When it comes to cold weather and dogs, put yourself in your buddy’s position. Would you want to be outside for a long period of time?
If you’re questioning whether it’s too cold for him, it probably is.
There are many dangers for dogs outside but especially in severe weather.
Snow melting chemicals, poisonous substances, (anti-freeze) sliding cars, other animals AND humans, just to name a few.
Today, many people choose to keep their 4-legged family members inside, which I think is GREAT.
Once the weather breaks dogs can get rid of all their pent up winter energy. Just remember that even if you have a fenced in yard, mistakes happen. Pets can get out and mean people can get in so make sure you know what they are up to at all times.
And never leave them outside when you are not home.
Cold Weather and Dogs
The American Veterinary Medical Association, or AVMA, recommends all dogs live indoors.
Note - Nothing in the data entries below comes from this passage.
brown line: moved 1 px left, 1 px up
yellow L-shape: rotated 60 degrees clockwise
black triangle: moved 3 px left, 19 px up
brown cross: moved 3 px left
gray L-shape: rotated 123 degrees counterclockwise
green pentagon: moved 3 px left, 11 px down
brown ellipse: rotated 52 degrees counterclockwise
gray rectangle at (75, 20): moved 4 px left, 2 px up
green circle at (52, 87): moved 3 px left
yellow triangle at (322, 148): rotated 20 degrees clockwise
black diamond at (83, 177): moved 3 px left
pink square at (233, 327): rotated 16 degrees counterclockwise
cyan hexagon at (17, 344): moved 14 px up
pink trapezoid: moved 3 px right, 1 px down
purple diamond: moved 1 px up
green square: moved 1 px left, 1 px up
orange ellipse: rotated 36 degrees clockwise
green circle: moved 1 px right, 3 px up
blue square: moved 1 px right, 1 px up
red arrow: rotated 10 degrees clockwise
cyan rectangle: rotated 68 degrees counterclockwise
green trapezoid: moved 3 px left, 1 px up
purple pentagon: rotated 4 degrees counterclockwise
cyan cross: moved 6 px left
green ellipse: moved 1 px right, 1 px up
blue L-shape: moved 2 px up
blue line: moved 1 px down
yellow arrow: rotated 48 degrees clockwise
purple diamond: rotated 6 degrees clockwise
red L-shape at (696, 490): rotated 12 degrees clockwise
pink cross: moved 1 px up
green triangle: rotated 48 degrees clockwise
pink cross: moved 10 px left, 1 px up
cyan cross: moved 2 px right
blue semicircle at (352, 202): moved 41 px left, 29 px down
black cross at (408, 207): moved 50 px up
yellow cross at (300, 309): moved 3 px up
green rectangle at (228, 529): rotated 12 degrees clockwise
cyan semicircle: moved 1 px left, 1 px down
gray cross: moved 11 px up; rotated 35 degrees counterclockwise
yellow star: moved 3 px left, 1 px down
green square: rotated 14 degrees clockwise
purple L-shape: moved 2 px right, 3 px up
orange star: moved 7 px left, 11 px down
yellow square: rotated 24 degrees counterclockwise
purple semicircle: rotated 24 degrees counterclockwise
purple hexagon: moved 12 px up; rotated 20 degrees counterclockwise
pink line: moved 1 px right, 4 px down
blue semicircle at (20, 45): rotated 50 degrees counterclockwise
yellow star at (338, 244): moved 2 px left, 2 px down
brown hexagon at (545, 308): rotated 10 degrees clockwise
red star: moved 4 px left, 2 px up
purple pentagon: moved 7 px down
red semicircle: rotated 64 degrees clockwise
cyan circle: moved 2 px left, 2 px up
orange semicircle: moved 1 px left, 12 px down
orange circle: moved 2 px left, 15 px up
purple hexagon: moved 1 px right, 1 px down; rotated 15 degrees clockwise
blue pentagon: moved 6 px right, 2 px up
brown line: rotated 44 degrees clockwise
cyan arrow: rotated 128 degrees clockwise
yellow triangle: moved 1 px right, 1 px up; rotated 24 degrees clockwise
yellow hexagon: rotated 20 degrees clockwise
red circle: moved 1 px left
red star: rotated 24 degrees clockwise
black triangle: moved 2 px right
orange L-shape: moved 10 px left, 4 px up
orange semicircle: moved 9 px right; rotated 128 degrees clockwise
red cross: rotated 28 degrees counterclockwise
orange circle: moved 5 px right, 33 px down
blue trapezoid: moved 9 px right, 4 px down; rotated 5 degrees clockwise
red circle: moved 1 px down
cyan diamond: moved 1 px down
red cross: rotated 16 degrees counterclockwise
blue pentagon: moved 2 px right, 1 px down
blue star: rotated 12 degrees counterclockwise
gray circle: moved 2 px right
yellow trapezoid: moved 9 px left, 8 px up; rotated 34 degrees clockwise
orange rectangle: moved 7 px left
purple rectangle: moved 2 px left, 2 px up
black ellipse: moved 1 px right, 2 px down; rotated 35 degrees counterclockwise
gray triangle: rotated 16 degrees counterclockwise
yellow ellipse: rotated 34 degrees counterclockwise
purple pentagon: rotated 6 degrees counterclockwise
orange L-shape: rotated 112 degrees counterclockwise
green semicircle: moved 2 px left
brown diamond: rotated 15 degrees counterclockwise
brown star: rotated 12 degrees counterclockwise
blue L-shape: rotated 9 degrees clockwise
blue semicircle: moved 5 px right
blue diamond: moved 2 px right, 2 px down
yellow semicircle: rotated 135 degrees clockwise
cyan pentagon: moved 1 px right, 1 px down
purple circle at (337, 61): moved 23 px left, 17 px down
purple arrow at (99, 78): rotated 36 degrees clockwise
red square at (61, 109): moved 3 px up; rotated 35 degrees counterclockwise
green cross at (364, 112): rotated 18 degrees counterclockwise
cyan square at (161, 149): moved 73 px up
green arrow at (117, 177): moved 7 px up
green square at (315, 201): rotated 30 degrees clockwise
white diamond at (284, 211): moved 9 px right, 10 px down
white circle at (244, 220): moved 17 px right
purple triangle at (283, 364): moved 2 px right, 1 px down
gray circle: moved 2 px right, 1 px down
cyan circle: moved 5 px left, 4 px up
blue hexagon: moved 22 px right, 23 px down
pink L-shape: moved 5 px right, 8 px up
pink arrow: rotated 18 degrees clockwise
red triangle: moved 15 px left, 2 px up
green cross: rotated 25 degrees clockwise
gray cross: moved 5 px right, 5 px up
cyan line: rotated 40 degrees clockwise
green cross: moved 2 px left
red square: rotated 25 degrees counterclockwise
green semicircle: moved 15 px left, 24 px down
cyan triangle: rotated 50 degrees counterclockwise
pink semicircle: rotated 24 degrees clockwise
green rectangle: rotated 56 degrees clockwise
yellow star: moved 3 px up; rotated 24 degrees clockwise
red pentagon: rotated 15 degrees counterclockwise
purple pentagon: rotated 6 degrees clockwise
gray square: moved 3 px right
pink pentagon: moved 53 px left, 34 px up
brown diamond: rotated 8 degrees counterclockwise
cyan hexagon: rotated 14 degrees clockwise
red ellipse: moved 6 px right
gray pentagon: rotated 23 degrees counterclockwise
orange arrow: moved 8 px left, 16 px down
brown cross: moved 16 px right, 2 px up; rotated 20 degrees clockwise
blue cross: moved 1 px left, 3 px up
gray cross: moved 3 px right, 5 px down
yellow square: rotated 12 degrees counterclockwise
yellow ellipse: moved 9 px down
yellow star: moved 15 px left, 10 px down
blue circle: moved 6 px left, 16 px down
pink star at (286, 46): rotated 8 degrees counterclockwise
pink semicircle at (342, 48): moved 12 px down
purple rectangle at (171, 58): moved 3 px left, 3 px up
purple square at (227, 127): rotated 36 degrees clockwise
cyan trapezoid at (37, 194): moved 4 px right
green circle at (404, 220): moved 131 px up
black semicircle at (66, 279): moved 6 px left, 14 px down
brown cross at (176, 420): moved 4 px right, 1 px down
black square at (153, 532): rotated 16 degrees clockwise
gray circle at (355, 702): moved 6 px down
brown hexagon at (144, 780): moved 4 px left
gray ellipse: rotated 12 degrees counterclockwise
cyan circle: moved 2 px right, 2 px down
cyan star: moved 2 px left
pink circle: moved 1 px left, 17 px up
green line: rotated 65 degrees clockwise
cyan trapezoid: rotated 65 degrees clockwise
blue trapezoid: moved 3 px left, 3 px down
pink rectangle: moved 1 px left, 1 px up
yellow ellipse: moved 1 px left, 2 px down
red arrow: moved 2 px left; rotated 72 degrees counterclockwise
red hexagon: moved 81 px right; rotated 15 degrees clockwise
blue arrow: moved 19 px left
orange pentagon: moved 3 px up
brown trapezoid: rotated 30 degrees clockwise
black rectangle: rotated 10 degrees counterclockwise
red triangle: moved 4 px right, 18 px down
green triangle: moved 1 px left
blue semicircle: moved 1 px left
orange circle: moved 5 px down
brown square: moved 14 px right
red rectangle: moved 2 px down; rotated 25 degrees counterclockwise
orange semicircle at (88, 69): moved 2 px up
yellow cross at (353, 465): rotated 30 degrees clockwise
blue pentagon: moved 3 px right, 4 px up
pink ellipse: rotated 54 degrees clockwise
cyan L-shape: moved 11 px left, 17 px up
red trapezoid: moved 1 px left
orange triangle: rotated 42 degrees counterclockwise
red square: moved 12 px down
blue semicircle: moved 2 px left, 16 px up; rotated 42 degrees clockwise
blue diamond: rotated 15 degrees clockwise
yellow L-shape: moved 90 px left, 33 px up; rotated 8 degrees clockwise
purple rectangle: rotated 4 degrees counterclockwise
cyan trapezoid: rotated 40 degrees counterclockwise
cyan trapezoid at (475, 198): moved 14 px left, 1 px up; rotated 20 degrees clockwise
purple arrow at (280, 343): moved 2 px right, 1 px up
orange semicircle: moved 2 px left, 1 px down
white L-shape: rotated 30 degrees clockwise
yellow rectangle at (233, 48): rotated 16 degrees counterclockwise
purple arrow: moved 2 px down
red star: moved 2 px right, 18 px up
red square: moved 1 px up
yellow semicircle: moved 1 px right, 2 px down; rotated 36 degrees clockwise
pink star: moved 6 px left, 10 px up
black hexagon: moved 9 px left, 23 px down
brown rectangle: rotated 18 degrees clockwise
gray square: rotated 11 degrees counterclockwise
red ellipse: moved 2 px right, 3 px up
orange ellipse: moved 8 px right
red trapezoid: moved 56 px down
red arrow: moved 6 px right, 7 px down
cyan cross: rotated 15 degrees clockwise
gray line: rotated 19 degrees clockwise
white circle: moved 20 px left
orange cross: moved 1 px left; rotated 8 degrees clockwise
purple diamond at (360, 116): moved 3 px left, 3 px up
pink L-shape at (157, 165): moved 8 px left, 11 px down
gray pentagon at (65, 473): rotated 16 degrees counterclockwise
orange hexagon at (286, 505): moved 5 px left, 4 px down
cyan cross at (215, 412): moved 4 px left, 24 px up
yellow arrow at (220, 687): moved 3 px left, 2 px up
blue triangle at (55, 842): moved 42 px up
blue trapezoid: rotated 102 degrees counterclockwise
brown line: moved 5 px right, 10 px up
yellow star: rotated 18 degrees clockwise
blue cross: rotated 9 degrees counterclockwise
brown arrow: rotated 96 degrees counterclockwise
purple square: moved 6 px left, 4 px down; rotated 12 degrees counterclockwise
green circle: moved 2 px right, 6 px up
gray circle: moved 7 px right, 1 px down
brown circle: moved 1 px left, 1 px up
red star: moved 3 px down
Your dog has fur which helps to keep him warm however that does not mean he can stay outside for long periods of time in cold or frigid temperatures. A good thing to remember is if it’s too cold for you, it’s too cold for him. ♥
Preventing Weather From Hurting Your Dog-
Cold weather can cause dry flaky skin, cracked paws and an unhappy pet . Here are a few tips to keep your dog healthy during the winter months.
- When your dog comes in from being outside, make sure to dry him fully with a towel. Take special care to get all the snow and salt out of his toes and paw pads. Chemicals used on the roads to melt snow not only cause skin issues but can be dangerous if he licks them off his feet.
- Do not cut your dog’s hair or shave him during the winter months. Let his “winter coat” grow in.
- Because pets burn extra energy trying to stay warm in the winter, feel free to feed him a bit more then you normally would.
- The ASPCA recommends applying a bit of petroleum jelly to your dog’s paw pads to block salt and other chemicals from getting in his feet and mouth. This also helps to keep his pads from splitting.
- Make sure to take him for routine vet check-ups.
What to Watch Out For-
Keep in mind that dogs CAN freeze to death outside, just like you can.
Hypothermia is a deadly condition that causes depression in the central nervous system and affects the cardiovascular and respiratory systems. It is when an animal (or person) can not control their body temperature.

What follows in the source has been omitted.